The result indicates that prograde spin with small obliquity, which is common to terrestrial planets in the solar system except for Venus, is not a common feature for planets assembled by giant impacts [8]. Consequently, while these giant impacts models offers enough rotational momenta for a potential future development of either a system combined with planet and it satellites or one solely planet itself, numerous terrestrial planets exhibit a significantly lower obliquity than what the model anticipates, which predict the obliquity to be uniformly and isotopically spread across the range of 0 degrees to 180 degrees.

3.3 Discussion

In term of the whole picture of planetary formation, Giant planets from the Doppler system have different features comparing to the small planet in the Keplerian system just like our Earth, several common characteristics of the smaller planets that have been discussed in the article are their low eccentricities which smaller than 0.1 and the small mutual inclination with orbits aligned within a few degrees. From these final results presents by smaller planets, it is convincing that these terrestrial planets will finally have a planet formation theory that can accurately predict or trace back their orbital dynamics and spins. However, modelling the development from a protoplanetary embryo to a final planet is still complex research involving in different mechanism. For example, the geometric process and interaction with the host star may also leave a change for the spin of planets. In addition, Research indicates that gravitational tides significantly influence the evolution of celestial bodies, particularly when they begin with a rapid rotation. Nevertheless, as the planet transitions into a slower rotation phase, the friction between the core and mantle becomes the primary factor governing the final changes in obliquity [9]. For the planet formation theory, the difference between the observed data of today planetary spin and the predicted value from either accretion process as well as the giant impactors does not evidently conclude the failure of these theories because of the long-term influence from solar tides or the planetary inner evolutions.

4 Conclusion

The previous paragraphs have discussed different planet formation theories that may bring angular momentum to the planet as well as comparing their predicted results with more favored situation in each case.
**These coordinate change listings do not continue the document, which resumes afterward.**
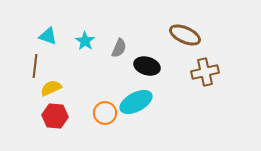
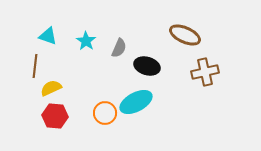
cyan star: moved 1 px right
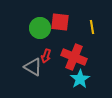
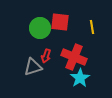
gray triangle: rotated 48 degrees counterclockwise
cyan star: moved 1 px up
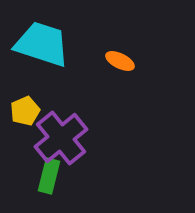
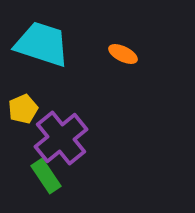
orange ellipse: moved 3 px right, 7 px up
yellow pentagon: moved 2 px left, 2 px up
green rectangle: moved 3 px left; rotated 48 degrees counterclockwise
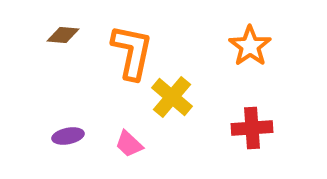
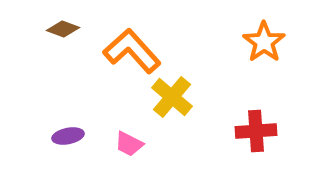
brown diamond: moved 6 px up; rotated 16 degrees clockwise
orange star: moved 14 px right, 4 px up
orange L-shape: moved 1 px up; rotated 54 degrees counterclockwise
red cross: moved 4 px right, 3 px down
pink trapezoid: rotated 16 degrees counterclockwise
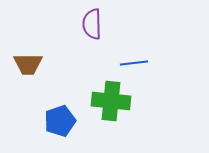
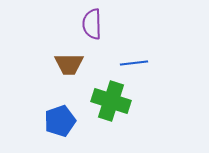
brown trapezoid: moved 41 px right
green cross: rotated 12 degrees clockwise
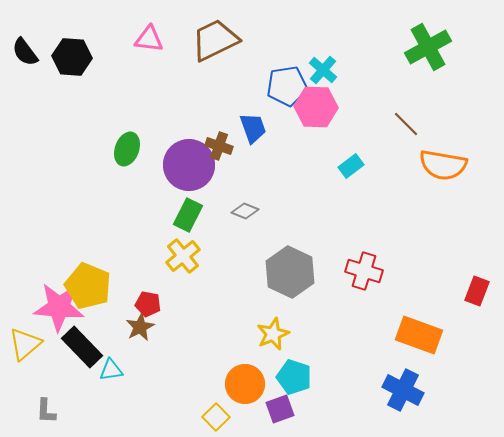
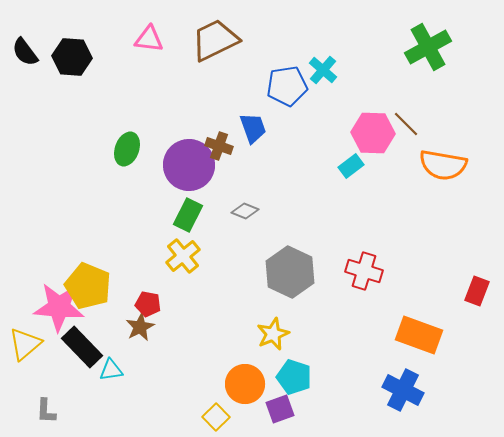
pink hexagon: moved 57 px right, 26 px down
To sum up, the process of pebble accretion typically provides the planet with its initial angular momentum and spin direction, which is influenced by the size of the embryonic body, it predicts well in the period and direction of rotation in some observation data. In certain instances, planets like Earth may also experience stochastic accretion. This method allows larger bodies to donate momentum causing significant obliquity and sufficient angular momenta to substantial planets. Furthermore, the giant impact hypothesis is regarded to be another donator in the development of planetary spin. In contrast to stochastic model, this model contributes to a more uniform distribution of the spinning axis and introduces considerable momenta to accelerate of decelerate the spins of planets. Still, the simulation using the N-body method is still relatively rough compared to what it should be during the formation of planets. In the case of the origin of angular momentum, a more universal and accurate model can be built in order to conduct a whole-picture simulation over the planet’s bodies with different masses and their initial conditions.